Less temporal dependency
One of the common incremental jobs is the building of a time series table, e.g DAU MAU computation. They often require certain level of data quality because they are used frequently in making business decisions.
However, sometimes we have data arrived later than the execution date (it could be a few days late), that requires you to recompute and update the data if you want a more accurate result or the portion of delayed data is too significant.
One way to approach is to setup another pipeline to adjust the numbers after the first execution, or simply delayed the execution by a few days (which is fine because honestly you can’t do anything since you do not have the data in data warehouse yet).
An idempotent job would save you the trouble to maintain two separate pipelines, and the dependencies in between, it makes sure every newly arrived data are considered during daily transformation.
Less bug-prone
A bit similar to point 2. This means there will not be any confounding factors contribute to your problematic transformation result, leaving you only the transformation logic to debug.
Otherwise you might think … hmmmm I remember two days ago some guy just manually updated a static table, when was it, let me ask him / check logs first (if you do not want to disturb others), and ahhhhhhhhhhh it’s right before the execution time that’s why! I have wasted two hours of my life again …
Works better with modern Data Warehouse
We used to have a lot of update statements, getting only the latest data chunks, update the necessary columns when we were still using Postgres as our Data Warehouse. Over time the data quality starts to drop because of accidentally failed ETLs.
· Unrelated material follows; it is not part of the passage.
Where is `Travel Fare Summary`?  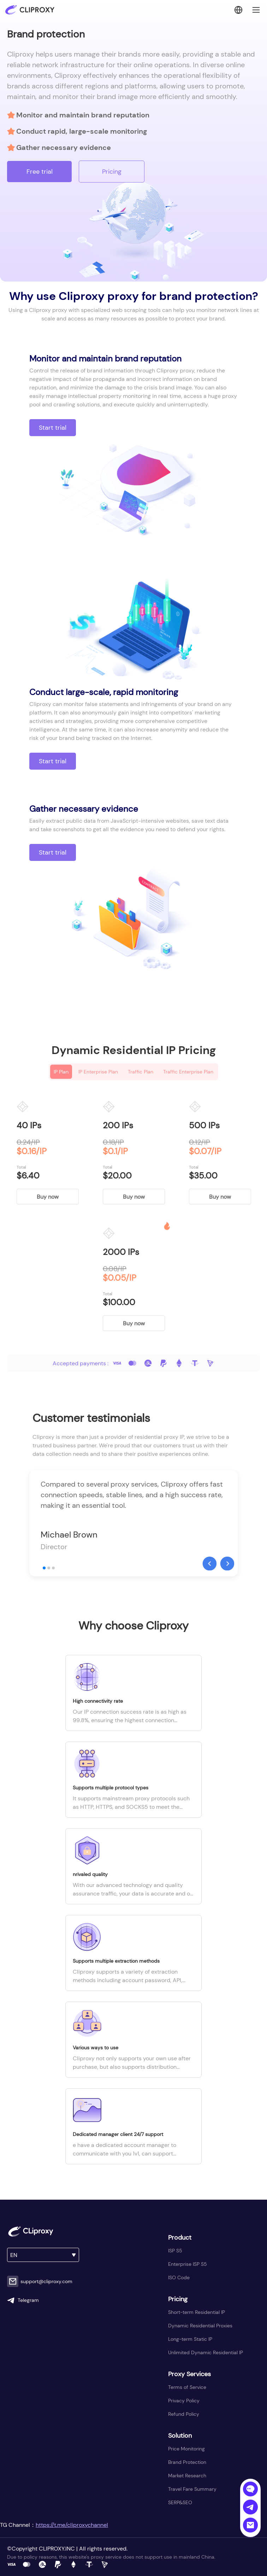
Travel Fare Summary is located at coordinates (192, 2489).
It was apparently a trade off between performance and data quality.
After we shift to Redshift, single insert
or update
start to become costly,
I am forced to rethink and redesign many of our jobs and I am so happy that I eventually got rid of all the update
statements.
Final comment
I did not mean we should always do idempotent jobs (sometimes we will have to use incremental jobs, they are great too but they require much higher maintenance), we have deadlines, we have legacy codes, it all depends on priorities. If the data quality is slightly off, it might not have an impact at all. So think twice before actually start to refactoring pipelines.
The ultimate goal is of course, to walk into the office every morning without worrying about something / somebody is breaking the pipelines again, thank you very much.